Problem to solve
A faithful copy of all the data below, please; leave no line out.
===== Records =====
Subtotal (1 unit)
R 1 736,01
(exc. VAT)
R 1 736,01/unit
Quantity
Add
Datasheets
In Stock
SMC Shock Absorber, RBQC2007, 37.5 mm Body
=====
The answer
Subtotal (1 unit)
R 1 736,01
(exc. VAT)
R 1 736,01/unit
Quantity
Add
Datasheets
In Stock
SMC Shock Absorber, RBQC2007, 37.5 mm Body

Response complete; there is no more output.